* Data excerpts
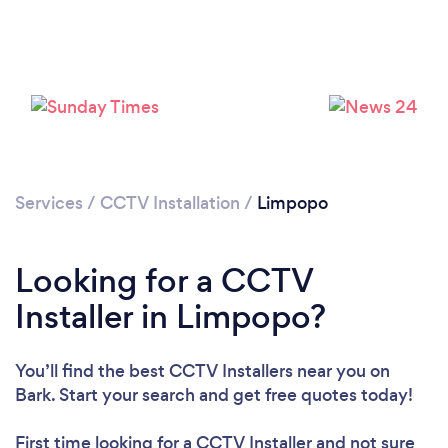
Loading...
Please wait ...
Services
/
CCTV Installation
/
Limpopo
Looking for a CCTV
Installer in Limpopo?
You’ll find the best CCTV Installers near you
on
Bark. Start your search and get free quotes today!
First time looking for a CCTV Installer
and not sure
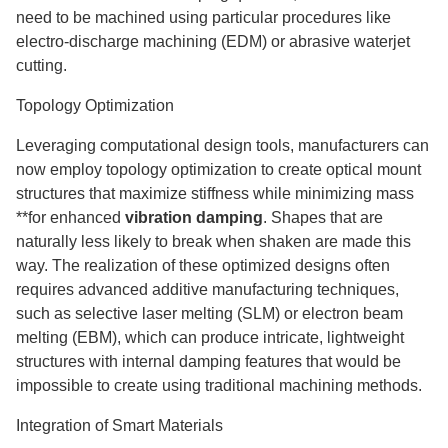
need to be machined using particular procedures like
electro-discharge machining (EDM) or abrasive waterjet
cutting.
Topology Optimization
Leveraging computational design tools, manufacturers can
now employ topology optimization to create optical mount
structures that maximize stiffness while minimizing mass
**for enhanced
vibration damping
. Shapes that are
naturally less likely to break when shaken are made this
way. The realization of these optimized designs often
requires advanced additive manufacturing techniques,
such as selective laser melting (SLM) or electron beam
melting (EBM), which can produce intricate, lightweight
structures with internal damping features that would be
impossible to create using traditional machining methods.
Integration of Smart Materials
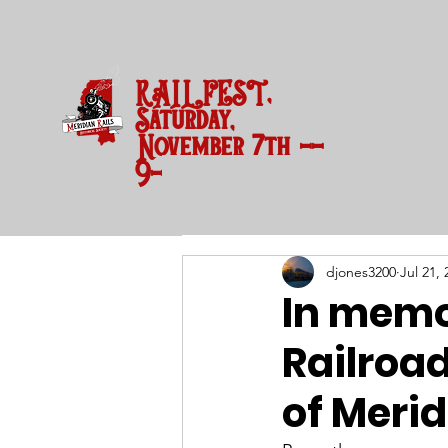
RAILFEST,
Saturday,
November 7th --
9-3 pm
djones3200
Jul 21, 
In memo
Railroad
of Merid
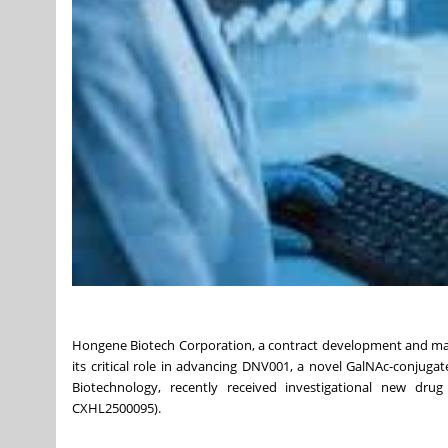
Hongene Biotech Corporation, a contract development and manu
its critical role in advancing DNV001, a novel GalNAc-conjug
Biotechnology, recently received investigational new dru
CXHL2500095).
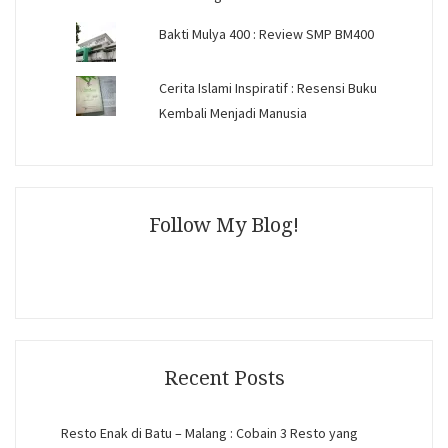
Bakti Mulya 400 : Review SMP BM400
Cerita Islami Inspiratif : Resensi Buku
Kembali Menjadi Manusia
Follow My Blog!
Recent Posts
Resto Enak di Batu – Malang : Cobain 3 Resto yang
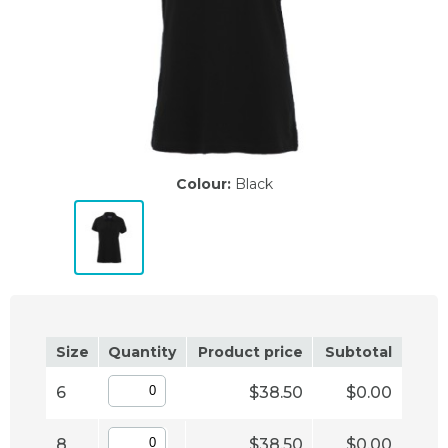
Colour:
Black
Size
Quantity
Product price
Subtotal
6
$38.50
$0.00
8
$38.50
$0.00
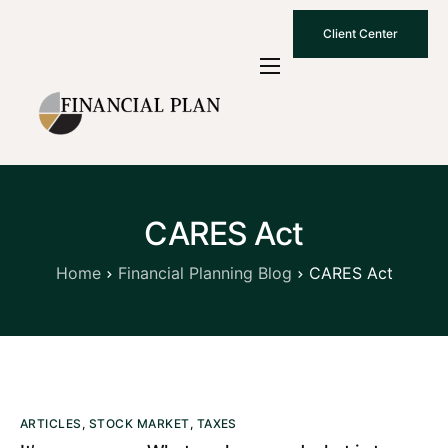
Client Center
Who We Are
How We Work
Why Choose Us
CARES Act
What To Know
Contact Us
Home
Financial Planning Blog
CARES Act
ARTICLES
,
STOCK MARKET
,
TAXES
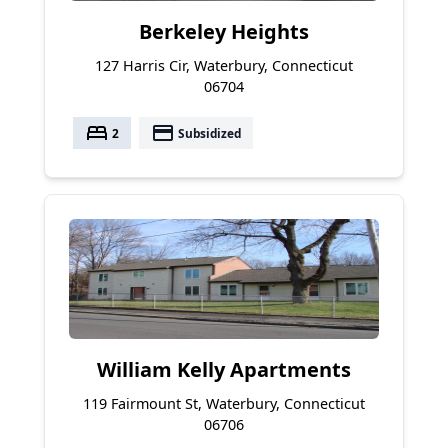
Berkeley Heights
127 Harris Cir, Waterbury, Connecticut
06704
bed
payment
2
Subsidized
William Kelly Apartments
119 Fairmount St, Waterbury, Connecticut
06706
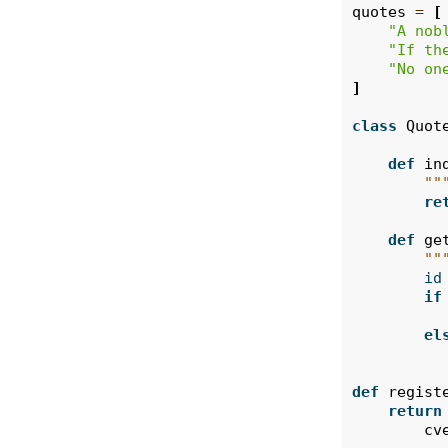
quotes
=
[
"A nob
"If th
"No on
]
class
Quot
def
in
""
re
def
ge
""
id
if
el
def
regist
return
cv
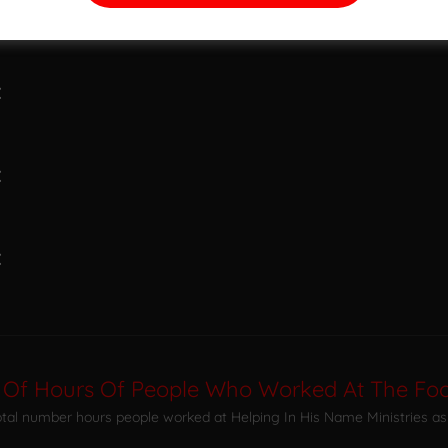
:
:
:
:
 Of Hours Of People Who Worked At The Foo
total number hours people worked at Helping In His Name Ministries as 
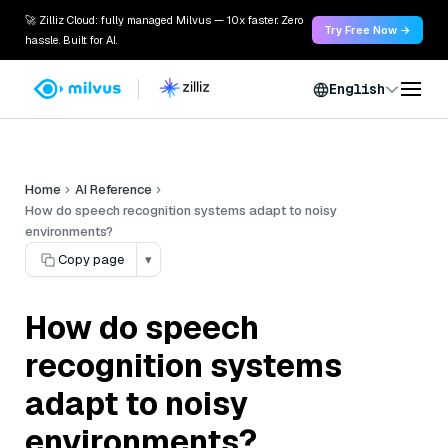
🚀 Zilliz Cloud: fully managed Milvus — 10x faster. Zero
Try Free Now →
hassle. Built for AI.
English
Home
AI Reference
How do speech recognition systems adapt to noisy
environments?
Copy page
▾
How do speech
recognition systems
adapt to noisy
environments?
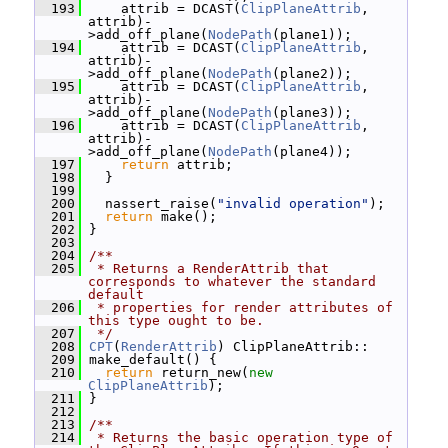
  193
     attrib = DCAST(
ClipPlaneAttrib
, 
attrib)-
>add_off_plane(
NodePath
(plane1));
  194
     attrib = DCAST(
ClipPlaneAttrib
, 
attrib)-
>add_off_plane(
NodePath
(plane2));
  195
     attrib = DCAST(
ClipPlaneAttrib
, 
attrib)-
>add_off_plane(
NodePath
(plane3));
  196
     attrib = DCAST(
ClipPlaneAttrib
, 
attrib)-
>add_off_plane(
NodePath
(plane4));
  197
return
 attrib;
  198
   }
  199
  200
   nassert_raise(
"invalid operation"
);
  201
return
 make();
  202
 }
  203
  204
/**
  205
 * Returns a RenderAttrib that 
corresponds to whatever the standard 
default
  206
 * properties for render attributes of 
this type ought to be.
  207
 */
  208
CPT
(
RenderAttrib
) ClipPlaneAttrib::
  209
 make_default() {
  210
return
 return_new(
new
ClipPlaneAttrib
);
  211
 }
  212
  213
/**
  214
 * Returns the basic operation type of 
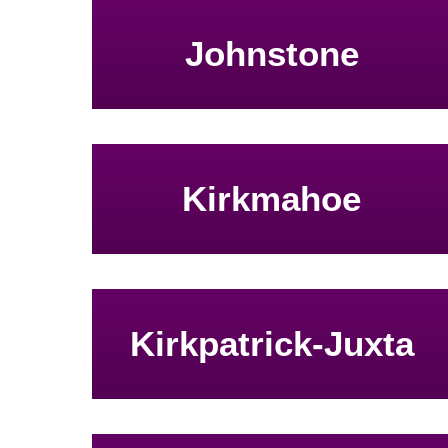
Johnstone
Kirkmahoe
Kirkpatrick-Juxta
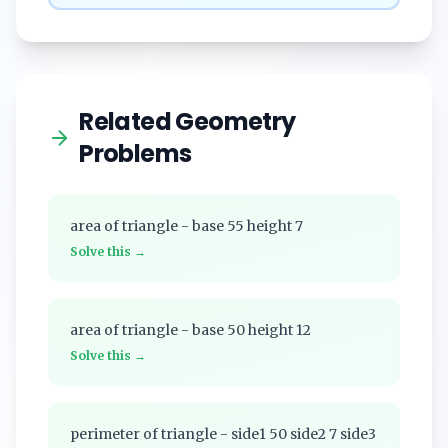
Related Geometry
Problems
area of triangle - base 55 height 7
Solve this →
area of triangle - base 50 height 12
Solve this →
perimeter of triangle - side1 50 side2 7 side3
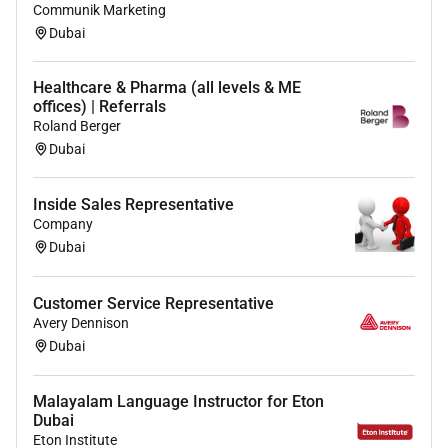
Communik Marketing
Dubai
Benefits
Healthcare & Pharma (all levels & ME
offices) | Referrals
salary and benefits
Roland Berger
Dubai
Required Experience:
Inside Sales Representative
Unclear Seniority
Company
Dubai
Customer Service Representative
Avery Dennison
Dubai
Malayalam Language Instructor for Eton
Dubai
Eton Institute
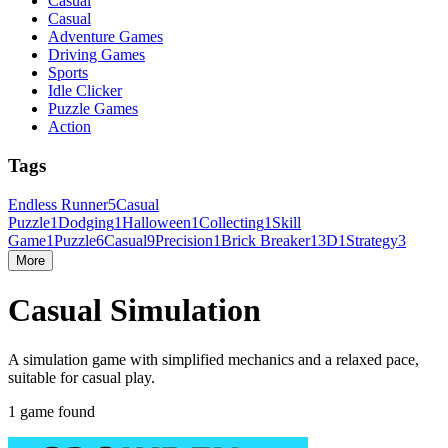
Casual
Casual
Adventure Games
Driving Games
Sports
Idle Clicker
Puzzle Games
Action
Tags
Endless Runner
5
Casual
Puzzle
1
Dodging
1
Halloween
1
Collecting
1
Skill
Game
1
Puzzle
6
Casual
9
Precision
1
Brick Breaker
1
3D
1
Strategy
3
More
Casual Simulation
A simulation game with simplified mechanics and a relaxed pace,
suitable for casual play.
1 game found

* Your goal
Could you set down the records above exactly, skipping any picture?

* The answer
Loading...
Please wait ...
Services
/
CCTV Installation
/
Limpopo
Looking for a CCTV
Installer in Limpopo?
You’ll find the best CCTV Installers near you
on
Bark. Start your search and get free quotes today!
First time looking for a CCTV Installer
and not sure
need to be machined using particular procedures like
electro-discharge machining (EDM) or abrasive waterjet
cutting.
Topology Optimization
Leveraging computational design tools, manufacturers can
now employ topology optimization to create optical mount
structures that maximize stiffness while minimizing mass
**for enhanced
vibration damping
. Shapes that are
naturally less likely to break when shaken are made this
way. The realization of these optimized designs often
requires advanced additive manufacturing techniques,
such as selective laser melting (SLM) or electron beam
melting (EBM), which can produce intricate, lightweight
structures with internal damping features that would be
impossible to create using traditional machining methods.
Integration of Smart Materials
RAILFEST,
Saturday,
November 7th --
9-3 pm
djones3200
Jul 21, 
In memo
Railroad
of Merid
Hongene Biotech Corporation, a contract development and manu
its critical role in advancing DNV001, a novel GalNAc-conjug
Biotechnology, recently received investigational new dru
CXHL2500095).
Bakti Mulya 400 : Review SMP BM400
Cerita Islami Inspiratif : Resensi Buku
Kembali Menjadi Manusia
Follow My Blog!
Recent Posts
Resto Enak di Batu – Malang : Cobain 3 Resto yang
Colour:
Black
Size
Quantity
Product price
Subtotal
6
$38.50
$0.00
8
$38.50
$0.00
Client Center
Who We Are
How We Work
Why Choose Us
CARES Act
What To Know
Contact Us
Home
Financial Planning Blog
CARES Act
ARTICLES
,
STOCK MARKET
,
TAXES
Berkeley Heights
127 Harris Cir, Waterbury, Connecticut
06704
bed
payment
2
Subsidized
William Kelly Apartments
119 Fairmount St, Waterbury, Connecticut
06706
quotes
=
[
"A nob
"If th
"No on
]
class
Quot
def
in
""
re
def
ge
""
id
if
el
def
regist
return
cv
:
:
:
:
 Of Hours Of People Who Worked At The Foo
total number hours people worked at Helping In His Name Ministries as 
🚀 Zilliz Cloud: fully managed Milvus — 10x faster. Zero
Try Free Now →
hassle. Built for AI.
English
Home
AI Reference
How do speech recognition systems adapt to noisy
environments?
Copy page
▾
How do speech
recognition systems
adapt to noisy
environments?
  193
     attrib = DCAST(
ClipPlaneAttrib
, 
attrib)-
>add_off_plane(
NodePath
(plane1));
  194
     attrib = DCAST(
ClipPlaneAttrib
, 
attrib)-
>add_off_plane(
NodePath
(plane2));
  195
     attrib = DCAST(
ClipPlaneAttrib
, 
attrib)-
>add_off_plane(
NodePath
(plane3));
  196
     attrib = DCAST(
ClipPlaneAttrib
, 
attrib)-
>add_off_plane(
NodePath
(plane4));
  197
return
 attrib;
  198
   }
  199
  200
   nassert_raise(
"invalid operation"
);
  201
return
 make();
  202
 }
  203
  204
/**
  205
 * Returns a RenderAttrib that 
corresponds to whatever the standard 
default
  206
 * properties for render attributes of 
this type ought to be.
  207
 */
  208
CPT
(
RenderAttrib
) ClipPlaneAttrib::
  209
 make_default() {
  210
return
 return_new(
new
ClipPlaneAttrib
);
  211
 }
  212
  213
/**
  214
 * Returns the basic operation type of 
Johnstone
Kirkmahoe
Kirkpatrick-Juxta
Related Geometry
Problems
area of triangle - base 55 height 7
Solve this →
area of triangle - base 50 height 12
Solve this →
perimeter of triangle - side1 50 side2 7 side3
Communik Marketing
Dubai
Benefits
Healthcare & Pharma (all levels & ME
offices) | Referrals
salary and benefits
Roland Berger
Dubai
Required Experience:
Inside Sales Representative
Unclear Seniority
Company
Dubai
Customer Service Representative
Avery Dennison
Dubai
Malayalam Language Instructor for Eton
Dubai
Eton Institute
Casual
Casual
Adventure Games
Driving Games
Sports
Idle Clicker
Puzzle Games
Action
Tags
Endless Runner
5
Casual
Puzzle
1
Dodging
1
Halloween
1
Collecting
1
Skill
Game
1
Puzzle
6
Casual
9
Precision
1
Brick Breaker
1
3D
1
Strategy
3
More
Casual Simulation
A simulation game with simplified mechanics and a relaxed pace,
suitable for casual play.
1 game found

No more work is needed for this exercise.